Automated Classification to Predict the Progression of Alzheimer's Disease Using Whole-Brain Volumetry and DTI.
- Author:
Won Beom JUNG
1
;
Young Min LEE
;
Young Hoon KIM
;
Chi Woong MUN
Author Information
- Publication Type:Original Article
- Keywords: Magnetic resonance imaging; Alzheimer's disease; Diagnosis; Support vector machines
- MeSH: Alzheimer Disease*; Anisotropy; Atrophy; Brain; Classification*; Diagnosis; Diffusion Tensor Imaging; Humans; Magnetic Resonance Imaging; Memory; Mild Cognitive Impairment; Pathology; Support Vector Machine
- From:Psychiatry Investigation 2015;12(1):92-102
- CountryRepublic of Korea
- Language:English
- Abstract: OBJECTIVE: This study proposes an automated diagnostic method to classify patients with Alzheimer's disease (AD) of degenerative etiology using magnetic resonance imaging (MRI) markers.

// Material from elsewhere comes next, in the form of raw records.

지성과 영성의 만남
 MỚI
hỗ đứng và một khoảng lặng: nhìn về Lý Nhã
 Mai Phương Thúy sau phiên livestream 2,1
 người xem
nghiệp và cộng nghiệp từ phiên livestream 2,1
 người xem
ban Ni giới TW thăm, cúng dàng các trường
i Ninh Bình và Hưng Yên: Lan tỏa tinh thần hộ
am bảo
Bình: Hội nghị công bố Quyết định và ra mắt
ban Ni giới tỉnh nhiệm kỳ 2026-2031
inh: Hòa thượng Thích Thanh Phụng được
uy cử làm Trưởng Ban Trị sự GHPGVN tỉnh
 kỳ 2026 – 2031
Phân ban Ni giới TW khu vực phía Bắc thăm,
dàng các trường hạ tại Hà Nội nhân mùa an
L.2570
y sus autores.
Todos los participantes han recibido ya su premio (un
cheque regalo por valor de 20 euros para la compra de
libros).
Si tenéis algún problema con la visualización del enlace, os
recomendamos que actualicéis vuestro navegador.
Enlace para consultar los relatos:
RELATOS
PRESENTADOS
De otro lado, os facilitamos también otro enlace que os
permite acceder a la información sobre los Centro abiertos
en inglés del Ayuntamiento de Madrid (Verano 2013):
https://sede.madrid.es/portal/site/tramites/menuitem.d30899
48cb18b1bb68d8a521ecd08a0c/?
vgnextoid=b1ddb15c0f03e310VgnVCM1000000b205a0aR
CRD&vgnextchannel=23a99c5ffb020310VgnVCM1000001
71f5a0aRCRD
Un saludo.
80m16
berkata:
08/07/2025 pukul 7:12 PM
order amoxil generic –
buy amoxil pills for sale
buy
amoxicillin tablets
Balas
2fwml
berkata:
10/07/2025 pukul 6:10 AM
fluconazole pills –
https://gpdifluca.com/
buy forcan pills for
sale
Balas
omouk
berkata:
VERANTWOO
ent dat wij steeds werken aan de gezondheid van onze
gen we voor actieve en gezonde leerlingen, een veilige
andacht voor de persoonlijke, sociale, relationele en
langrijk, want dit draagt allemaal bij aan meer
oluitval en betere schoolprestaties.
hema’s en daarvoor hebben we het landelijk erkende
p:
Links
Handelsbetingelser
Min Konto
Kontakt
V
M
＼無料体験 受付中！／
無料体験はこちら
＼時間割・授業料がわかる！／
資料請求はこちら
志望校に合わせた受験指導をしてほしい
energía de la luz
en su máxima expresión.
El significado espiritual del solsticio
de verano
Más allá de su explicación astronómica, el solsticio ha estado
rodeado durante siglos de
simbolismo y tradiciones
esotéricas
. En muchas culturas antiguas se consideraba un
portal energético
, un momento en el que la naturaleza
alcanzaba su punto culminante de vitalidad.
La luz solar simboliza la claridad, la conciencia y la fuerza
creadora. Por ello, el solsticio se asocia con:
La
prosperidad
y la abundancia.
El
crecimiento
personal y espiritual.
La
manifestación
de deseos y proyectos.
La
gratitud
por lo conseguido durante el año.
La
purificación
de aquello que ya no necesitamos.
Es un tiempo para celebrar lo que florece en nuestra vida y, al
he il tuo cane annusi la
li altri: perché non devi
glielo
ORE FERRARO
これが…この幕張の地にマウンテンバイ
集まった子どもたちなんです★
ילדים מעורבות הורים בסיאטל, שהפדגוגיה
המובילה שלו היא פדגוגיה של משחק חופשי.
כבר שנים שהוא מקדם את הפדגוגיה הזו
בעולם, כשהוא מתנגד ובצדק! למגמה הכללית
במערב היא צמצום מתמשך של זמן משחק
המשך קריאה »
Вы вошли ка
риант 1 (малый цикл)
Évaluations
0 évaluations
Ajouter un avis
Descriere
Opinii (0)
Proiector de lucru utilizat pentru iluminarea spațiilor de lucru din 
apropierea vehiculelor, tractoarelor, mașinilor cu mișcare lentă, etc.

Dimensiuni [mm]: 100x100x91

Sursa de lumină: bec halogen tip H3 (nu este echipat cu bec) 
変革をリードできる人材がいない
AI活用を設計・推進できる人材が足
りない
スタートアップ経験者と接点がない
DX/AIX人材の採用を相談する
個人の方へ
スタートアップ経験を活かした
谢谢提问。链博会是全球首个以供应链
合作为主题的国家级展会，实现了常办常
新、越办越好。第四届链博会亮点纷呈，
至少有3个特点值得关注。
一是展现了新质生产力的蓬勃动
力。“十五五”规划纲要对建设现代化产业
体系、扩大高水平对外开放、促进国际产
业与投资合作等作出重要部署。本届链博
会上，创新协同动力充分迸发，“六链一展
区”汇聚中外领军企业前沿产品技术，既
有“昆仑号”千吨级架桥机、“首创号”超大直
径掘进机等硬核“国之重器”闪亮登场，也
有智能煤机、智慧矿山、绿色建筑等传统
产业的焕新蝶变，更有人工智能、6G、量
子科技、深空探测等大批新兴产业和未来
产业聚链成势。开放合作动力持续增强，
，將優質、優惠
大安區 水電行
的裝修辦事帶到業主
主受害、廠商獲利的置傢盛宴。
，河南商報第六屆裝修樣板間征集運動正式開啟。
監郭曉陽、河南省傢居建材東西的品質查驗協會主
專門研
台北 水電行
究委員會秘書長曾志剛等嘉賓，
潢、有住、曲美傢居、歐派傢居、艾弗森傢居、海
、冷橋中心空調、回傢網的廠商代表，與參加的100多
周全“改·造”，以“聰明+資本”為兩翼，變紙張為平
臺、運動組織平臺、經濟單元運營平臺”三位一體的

METHODS: Twenty-seven patients with subjective memory impairment (SMI), 18 patients with mild cognitive impairment (MCI), and 27 patients with AD participated. MRI protocols included three dimensional brain structural imaging and diffusion tensor imaging to assess the cortical thickness, subcortical volume and white matter integrity. Recursive feature elimination based on support vector machine (SVM) was conducted to determine the most relevant features for classifying abnormal regions and imaging parameters, and then a factor analysis for the top-ranked factors was performed. Subjects were classified using nonlinear SVM. RESULTS: Medial temporal regions in AD patients were dominantly detected with cortical thinning and volume atrophy compared with SMI and MCI patients. Damage to white matter integrity was also accredited with decreased fractional anisotropy and increased mean diffusivity (MD) across the three groups. The microscopic damage in the subcortical gray matter was reflected in increased MD. Classification accuracy between pairs of groups (SMI vs. MCI, MCI vs. AD, SMI vs. AD) and among all three groups were 84.4% (+/-13.8), 86.9% (+/-10.5), 96.3% (+/-4.6), and 70.5% (+/-11.5), respectively. CONCLUSION: This proposed method may be a potential tool to diagnose AD pathology with the current clinical criteria.